As a more permanent solution for scaling, I'm moving out of mysql into something more distributed.

nvivo commented on Showdown: MySQL 8 vs. PostgreSQL 10 blog.dumper.io/showdown-m... · Posted by u/kenn

da_chicken · 7 years ago

> I use char(36), as it's easier to query manually when needed, but I' looking into binary(16) for those billion row tables.

I would use whatever data type your RBDMS's UUID generator returns or the programming language your application is written in.

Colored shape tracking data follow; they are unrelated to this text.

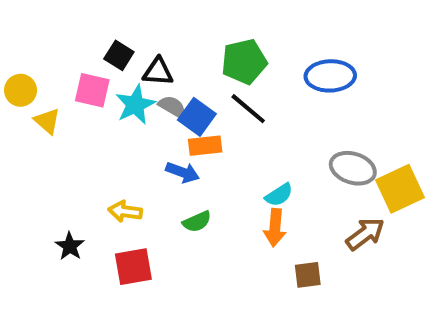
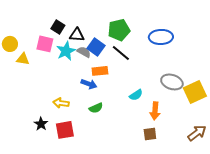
blue square: (197, 117) -> (96, 47), moved
yellow triangle: (47, 121) -> (23, 59), turned -32
orange arrow: (275, 228) -> (155, 111), moved
brown arrow: (365, 234) -> (197, 133), moved
black star: (70, 246) -> (41, 124), moved

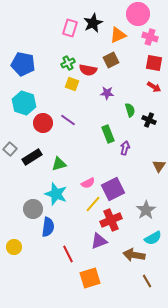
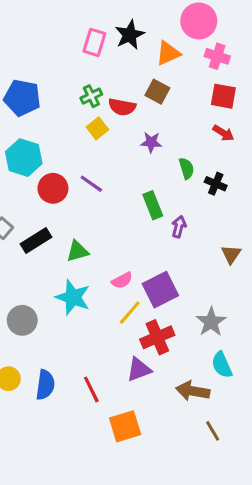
brown square: (111, 60) -> (157, 92), turned -35
yellow square: (72, 84) -> (97, 128), turned 32
gray circle: (33, 209) -> (22, 320), moved
blue semicircle: (48, 227) -> (45, 385), moved
cyan semicircle: (153, 238) -> (222, 365), turned 96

If your RDBMS supports a UUID or GUID data type, however, I would 100% use that because you'll invariably have functions which help you deal with it.

Remember, however, that many (most?) RDBMSs store records in pages (or blocks) of a fixed size typically between 4KB or 8 KB, and they won't allow a record to span a page (usually when a record is too long for one page, non-key data will be moved to non-paged storage which is slower). In other words, if you reduce your record size by 20 bytes you might not actually see as big a change as you'd expect. You'd be storing less data per record, but you're maybe not changing the records per page. You're not increasing the efficiency of your data store at all because of how the data is physically stored. It also means that the answer might be different for each table since each table has a different row size.

Bottom line, however, is that I would favor storing UUIDs the way your particular RDBMS vendor tells you they should be stored. If your application has particular problems with storing UUIDs that way I would look at alternatives, but generally the RDBMS vendors have thought about this a little bit at least.

nvivo · 7 years ago

MySql doesn't have a UUID data type, the UUID() function returns a varchar. The way you store it is mostly preference and driver defaults. The C# driver used to handle binary(16) as Guids, then they deprecated that in favor of CHAR(36). But when dealing with a bilion rows, each byte counts and I'll favor binary(16) because it's smaller and that helps with the index sizes and memory usage.

nvivo commented on Showdown: MySQL 8 vs. PostgreSQL 10 blog.dumper.io/showdown-m... · Posted by u/kenn

mbell · 7 years ago

The connection comments are a bit dubious. MySQL will use less memory for 1000 connections but performance will still drop due to contention and context switching. In both systems you want a small number of connections to the actual database, something on the order of 1-2x cpu cores usually, and something on top pooling client connections if you need a lot of them, pgbouncer or the equivalent for MySQL.

nvivo · 7 years ago

I had some real issues with mysql handling more than 2000 connections. Once past that limit, cpu usage increases exponentially with few connections due to context switching. At 3000 connections, 80% of thr cpu was used gor context switching and it got unusable. That was a 64 core/256gb ram server.

nvivo commented on Showdown: MySQL 8 vs. PostgreSQL 10 blog.dumper.io/showdown-m... · Posted by u/kenn

patrickg_zill · 7 years ago

I am pretty sure that PG has had clustered indexes for a decade or more... ? e.g. https://www.postgresql.org/docs/9.1/static/sql-cluster.html

Or is this term referring to a different feature/method than this?

One thing not mentioned: PL/SQL vs. whatever the MySQL equivalent is.

nvivo · 7 years ago

I think it's different. From the docs, this is a one time update to the table. The table itself is not clustered, it's just ordered based on a clustered index, so selects by default should come in that order. But once an insert is done, it's again ouy of order.

Also, an order by using the cluster field most probably invokes an index scan, while a clustered table doesn't.